As a teenager, I was obsessed with all things British. I couldn’t get enough of The Arctic Monkeys, the strap for my guitar (on which I strummed clumsily along to Laura Marling songs) had a Union Jack print, and I infuriated my little sister by pretentiously saying I was skint instead of broke.
I finally got to live my dreams my sophomore year of college, when I spent a semester in London. I attended uni (university), got a lot of wear out of my wellies (rain boots), and made sure I always had my brolly (umbrella) packed in my bag. I giggled to discover that my orange juice contained juicy bits instead of pulp and marveled at the way out signs helping commuters exit the Tube. And in the pub, I had long, slightly confusing discussions with my classmates about the differences between England and America’s education systems and the words associated with them, including school, college, and uni. Despite the fact that we were all speaking English, it was clear that some of the words we used meant entirely different things in either language.

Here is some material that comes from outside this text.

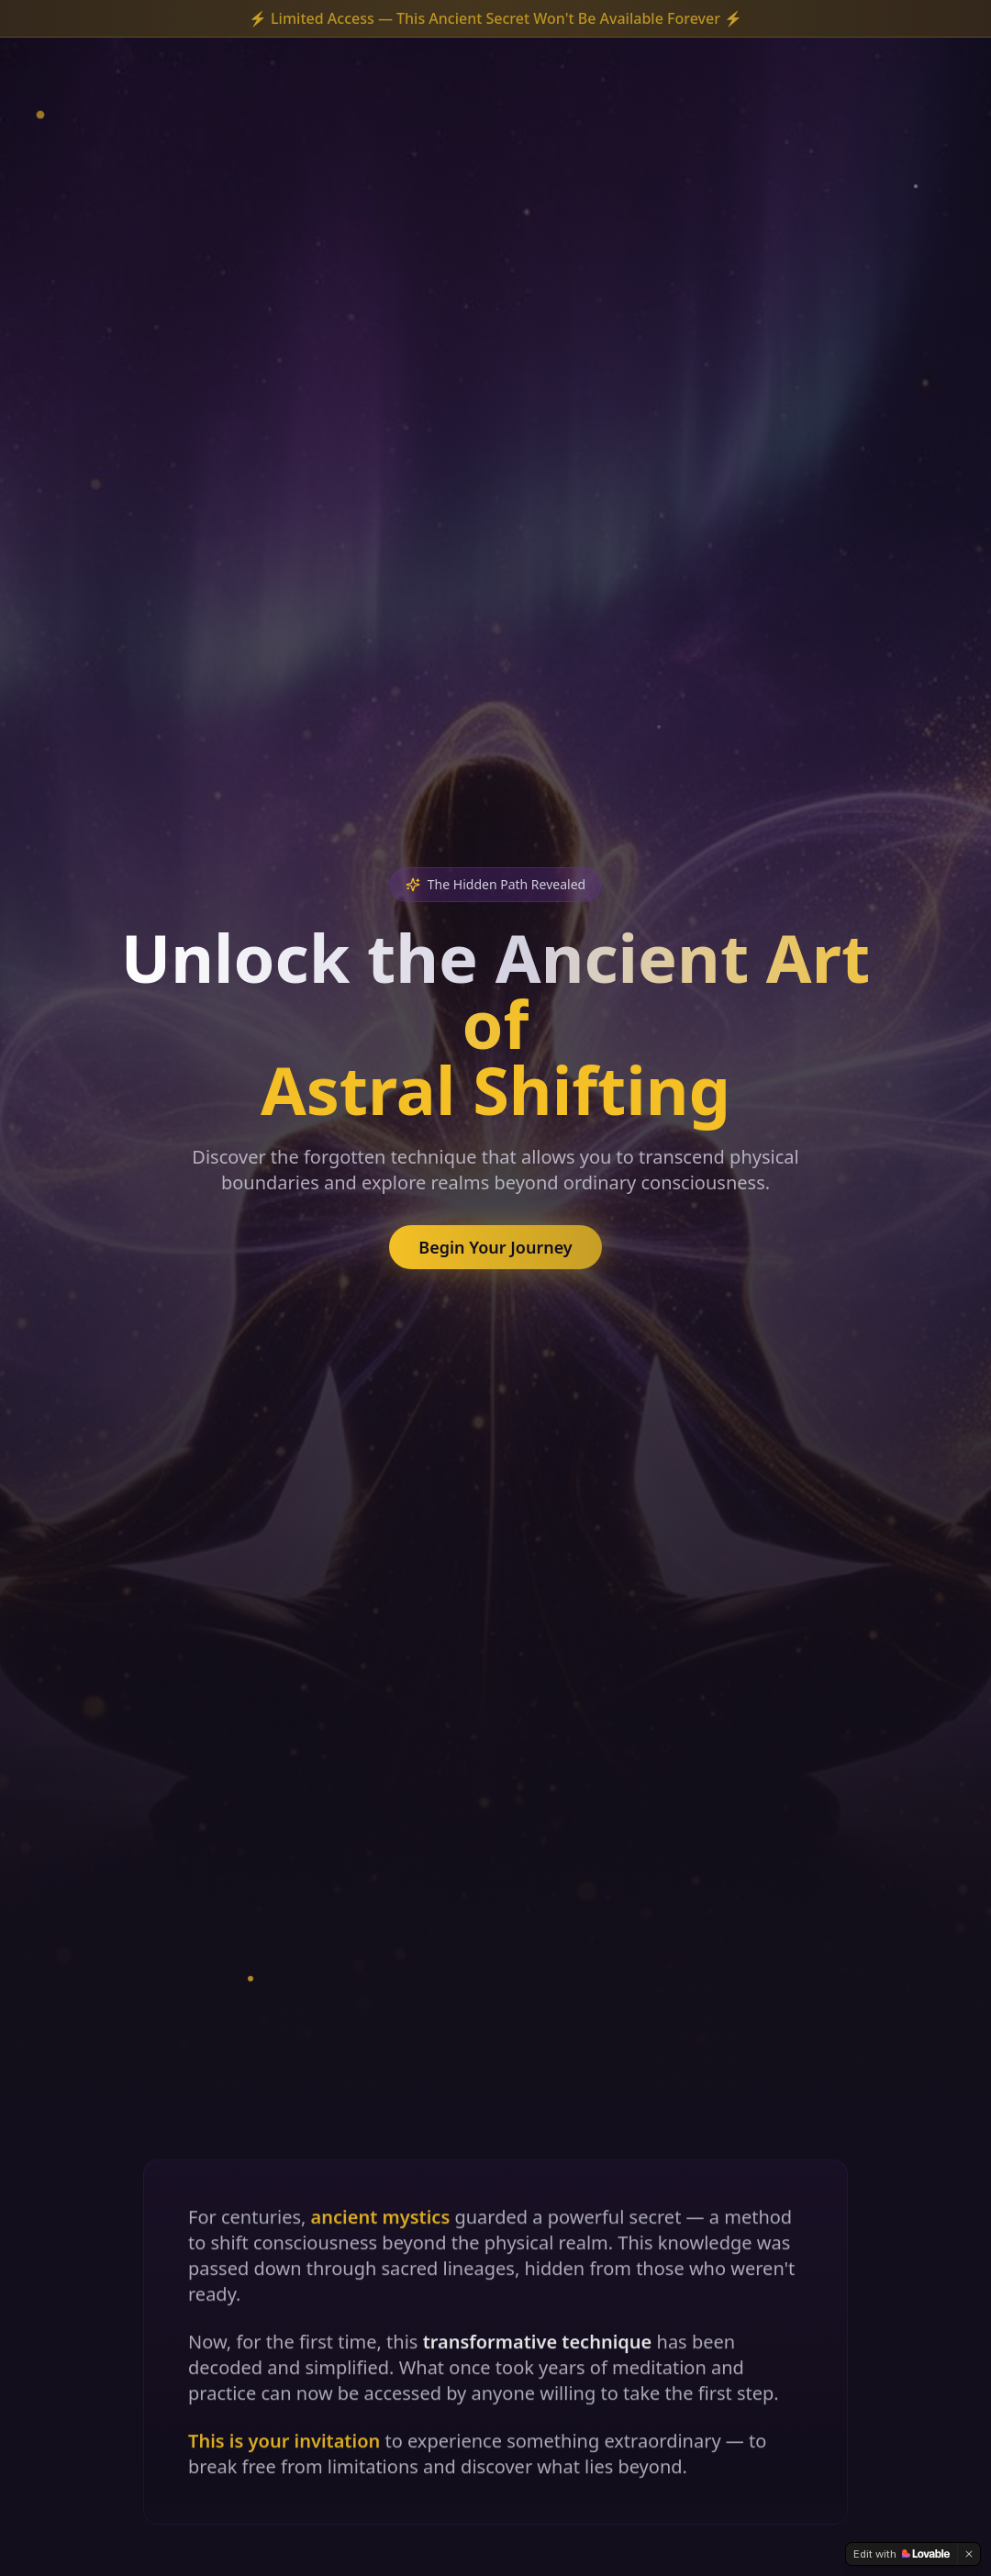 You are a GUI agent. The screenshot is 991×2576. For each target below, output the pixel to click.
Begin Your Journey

This all goes to say that there are few books that could be more up my alley than That’s Not English: Britishisms, Americanisms, and What Our English Says About Us by Erin Moore. It’s funny, informational, and thoroughly charming. It was fascinating to learn more about English society, but it was also just as interesting to read Moore’s observations about American culture. As an American expat who has made her home in London, she has been experienced both ways of life — and she is keenly observant of both.
That’s Not English is broken down into 31 chapters, each of which takes a different word (quite, knackered, and gobsmacked, to name a few), describes its use in both languages, and discusses what its usage reveals about either culture. I had a ton of fun reading this book and spouting fun facts at my boyfriend — and I can’t resist sharing a few of them here:
Cheers. One of my favorite things about the English is their use of the word cheers for everything from signing emails to thanking someone to saying goodbye. Moore writes about the ubiquity of English pubs; everyone has a “local,” and whereas in the US, binge drinking is defined as five or more drinks in one sitting, “In the UK, you’re looking at an eight-drink minimum.” And although the English are reluctant to trust teetotalers, Americans can take a puritanical stance on drinking; there are still more than 200 dry counties in the country.
Partner. Shortly after moving to England, Moore was convinced that 60% of the employees at her office were gay because she heard them talk about their partners. However, although Americans typically use partner to refer to a business partner or a same-sex significant other, the English use the word to refer to any committed relationship. The institution of marriage isn’t considered as important in England as in America, and the use of partner rather than husband/wife or the infantilizing boyfriend/girlfriend allows speakers of British English to refer to a significant other without mentioning his/her status or sex. This allows people to choose how much they want to reveal about themselves — and, despite their stereotypical reserve, in this regard, the English are more open than Americans — “if not about the details of their private lives, then to the possibilities of other people’s.”
Whinge. Along with “keep calm and carry on” and “keep a stiff upper lip,” the phrase “mustn’t grumble,” is quintessentially English. But despite this reputation for stoicism, the English passively whinge (whine) all the time. Americans are also great at grumbling, but they are more likely to actively complain when they want something to change. Moore uses whinge as a springboard to discuss customer service in England vs. America, where the phrase “stiff upper lip” came from in the first place (and how the death of Princess Diana may have led to its decline), and the rise in popularity of “keep calm and carry on” merchandise in recent years.”